What resilience patterns protect microservices (circuit breaker, retry, timeout, bulkhead)?

Question

Accepted Answer

In a distributed system, **everything fails eventually**. Resilience patterns stop a single failure from cascading into a full outage.

## The core patterns

- **Timeout** — never wait forever for a response.
- **Retry** — retry transient failures, with backoff + jitter.
- **Circuit breaker** — stop calling a failing service to let it recover.
- **Bulkhead** — isolate resources so one slow dependency can't drown the rest.

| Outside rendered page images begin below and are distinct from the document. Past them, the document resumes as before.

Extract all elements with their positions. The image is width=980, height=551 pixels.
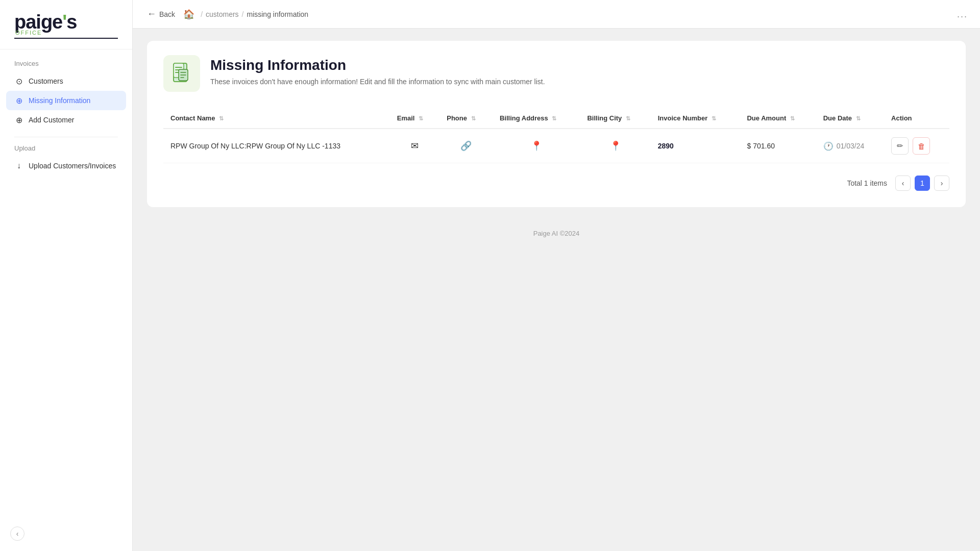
col-email: Email ⇅ bbox=[390, 108, 439, 129]
sort-icon-invoice[interactable]: ⇅ bbox=[712, 115, 716, 122]
col-contact-name: Contact Name ⇅ bbox=[163, 108, 390, 129]
sort-icon-billing-city[interactable]: ⇅ bbox=[626, 115, 630, 122]
cell-billing-address: 📍 bbox=[493, 129, 580, 163]
sidebar: paige's OFFICE Invoices ⊙ Customers ⊕ Mi… bbox=[0, 0, 133, 551]
table-body: RPW Group Of Ny LLC:RPW Group Of Ny LLC … bbox=[163, 129, 949, 163]
table-header: Contact Name ⇅ Email ⇅ Phone ⇅ Billing bbox=[163, 108, 949, 129]
customers-icon: ⊙ bbox=[14, 77, 23, 86]
sort-icon-phone[interactable]: ⇅ bbox=[471, 115, 476, 122]
back-label: Back bbox=[159, 10, 175, 18]
col-invoice-number: Invoice Number ⇅ bbox=[651, 108, 740, 129]
home-icon[interactable]: 🏠 bbox=[183, 9, 194, 20]
add-customer-icon: ⊕ bbox=[14, 115, 23, 124]
footer: Paige AI ©2024 bbox=[133, 219, 980, 247]
topbar-more-button[interactable]: ... bbox=[957, 9, 968, 19]
due-date-value: 01/03/24 bbox=[837, 142, 865, 150]
topbar: ← Back 🏠 / customers / missing informati… bbox=[133, 0, 980, 29]
cell-contact-name: RPW Group Of Ny LLC:RPW Group Of Ny LLC … bbox=[163, 129, 390, 163]
col-action: Action bbox=[884, 108, 949, 129]
missing-info-icon: ⊕ bbox=[14, 96, 23, 105]
sidebar-item-missing-information[interactable]: ⊕ Missing Information bbox=[6, 91, 126, 110]
table-header-row: Contact Name ⇅ Email ⇅ Phone ⇅ Billing bbox=[163, 108, 949, 129]
header-document-icon bbox=[169, 61, 194, 86]
col-due-date: Due Date ⇅ bbox=[816, 108, 884, 129]
invoice-number-value: 2890 bbox=[658, 142, 674, 150]
breadcrumb-sep-2: / bbox=[242, 10, 244, 18]
content-area: Missing Information These invoices don't… bbox=[133, 29, 980, 219]
page-subtitle: These invoices don't have enough informa… bbox=[210, 78, 545, 86]
sidebar-item-customers-label: Customers bbox=[29, 77, 63, 85]
phone-link-icon: 🔗 bbox=[460, 141, 472, 151]
sidebar-item-missing-label: Missing Information bbox=[29, 96, 90, 105]
sort-icon-email[interactable]: ⇅ bbox=[419, 115, 423, 122]
section-invoices-label: Invoices bbox=[0, 60, 132, 71]
table-row: RPW Group Of Ny LLC:RPW Group Of Ny LLC … bbox=[163, 129, 949, 163]
delete-button[interactable]: 🗑 bbox=[913, 137, 930, 155]
back-button[interactable]: ← Back bbox=[147, 9, 175, 19]
cell-due-date: 🕐 01/03/24 bbox=[816, 129, 884, 163]
app-logo: paige's bbox=[14, 12, 118, 32]
page-header-icon bbox=[163, 55, 200, 92]
col-billing-address: Billing Address ⇅ bbox=[493, 108, 580, 129]
sort-icon-billing-address[interactable]: ⇅ bbox=[552, 115, 556, 122]
cell-due-amount: $ 701.60 bbox=[740, 129, 816, 163]
pagination-total: Total 1 items bbox=[847, 179, 887, 187]
col-phone: Phone ⇅ bbox=[439, 108, 493, 129]
sort-icon-due-amount[interactable]: ⇅ bbox=[790, 115, 795, 122]
due-date-content: 🕐 01/03/24 bbox=[823, 141, 877, 151]
page-title: Missing Information bbox=[210, 57, 545, 73]
sidebar-item-upload-label: Upload Customers/Invoices bbox=[29, 162, 116, 170]
upload-icon: ↓ bbox=[14, 161, 23, 170]
back-arrow-icon: ← bbox=[147, 9, 156, 19]
cell-phone: 🔗 bbox=[439, 129, 493, 163]
breadcrumb: / customers / missing information bbox=[201, 10, 308, 18]
sidebar-item-customers[interactable]: ⊙ Customers bbox=[0, 71, 132, 91]
sort-icon-contact[interactable]: ⇅ bbox=[219, 115, 224, 122]
billing-address-icon: 📍 bbox=[531, 141, 542, 151]
nav-divider bbox=[14, 137, 118, 137]
missing-info-table: Contact Name ⇅ Email ⇅ Phone ⇅ Billing bbox=[163, 108, 949, 163]
breadcrumb-customers[interactable]: customers bbox=[206, 10, 239, 18]
logo-area: paige's OFFICE bbox=[0, 0, 132, 49]
cell-billing-city: 📍 bbox=[580, 129, 650, 163]
due-date-calendar-icon: 🕐 bbox=[823, 141, 834, 151]
pagination: Total 1 items ‹ 1 › bbox=[163, 176, 949, 191]
page-header: Missing Information These invoices don't… bbox=[163, 55, 949, 92]
cell-invoice-number: 2890 bbox=[651, 129, 740, 163]
sidebar-item-add-customer[interactable]: ⊕ Add Customer bbox=[0, 110, 132, 130]
footer-text: Paige AI ©2024 bbox=[533, 230, 580, 237]
sidebar-collapse-button[interactable]: ‹ bbox=[10, 527, 24, 541]
breadcrumb-sep-1: / bbox=[201, 10, 203, 18]
cell-action: ✏ 🗑 bbox=[884, 129, 949, 163]
edit-button[interactable]: ✏ bbox=[891, 137, 909, 155]
action-buttons: ✏ 🗑 bbox=[891, 137, 942, 155]
pagination-page-1-button[interactable]: 1 bbox=[915, 176, 930, 191]
nav-section: Invoices ⊙ Customers ⊕ Missing Informati… bbox=[0, 49, 132, 551]
sidebar-item-upload[interactable]: ↓ Upload Customers/Invoices bbox=[0, 156, 132, 176]
pagination-prev-button[interactable]: ‹ bbox=[895, 176, 911, 191]
section-upload-label: Upload bbox=[0, 144, 132, 156]
main-card: Missing Information These invoices don't… bbox=[147, 41, 966, 207]
sort-icon-due-date[interactable]: ⇅ bbox=[856, 115, 861, 122]
main-content: ← Back 🏠 / customers / missing informati… bbox=[133, 0, 980, 551]
email-icon: ✉ bbox=[411, 141, 419, 151]
due-amount-value: $ 701.60 bbox=[747, 142, 775, 150]
page-header-text: Missing Information These invoices don't… bbox=[210, 55, 545, 86]
pagination-next-button[interactable]: › bbox=[934, 176, 949, 191]
billing-city-icon: 📍 bbox=[610, 141, 621, 151]
logo-underline bbox=[14, 38, 118, 39]
sidebar-item-add-customer-label: Add Customer bbox=[29, 116, 74, 124]
col-due-amount: Due Amount ⇅ bbox=[740, 108, 816, 129]
breadcrumb-missing-info: missing information bbox=[247, 10, 308, 18]
cell-email: ✉ bbox=[390, 129, 439, 163]
col-billing-city: Billing City ⇅ bbox=[580, 108, 650, 129]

## Circuit breaker example

```js
const breaker = new CircuitBreaker(callPaymentService, {
  timeout: 3000,                 // fail the call after 3s
  errorThresholdPercentage: 50,  // open if >50% of calls fail
  resetTimeout: 10000            // after 10s, try one request (half-open)
});
breaker.fallback(() => ({ status: 'queued' })); // graceful degradation
```

## Circuit breaker states

```text
CLOSED ──(failures exceed threshold)──▶ OPEN
  ▲                                       │ (after resetTimeout)
  │ (trial succeeds)                       ▼
  └────────────── HALF-OPEN ◀──────────────┘
                (one trial request)
```

## Bulkhead

```text
[ pool A: 10 threads ]  → payment calls
[ pool B: 10 threads ]  → search calls
If search hangs, it drains pool B only — payments keep working.
```

## Pitfall

**Retries without backoff** amplify load on an already-struggling service (a retry storm). Always add backoff, jitter, and a retry cap.

## Why it matters

These patterns are what turn an inevitable single-service failure into a degraded feature instead of a site-wide outage.

They work together: timeouts bound waiting, circuit breakers stop hammering dead services, bulkheads contain blast radius, and retries recover from blips — omit any one and failures still cascade.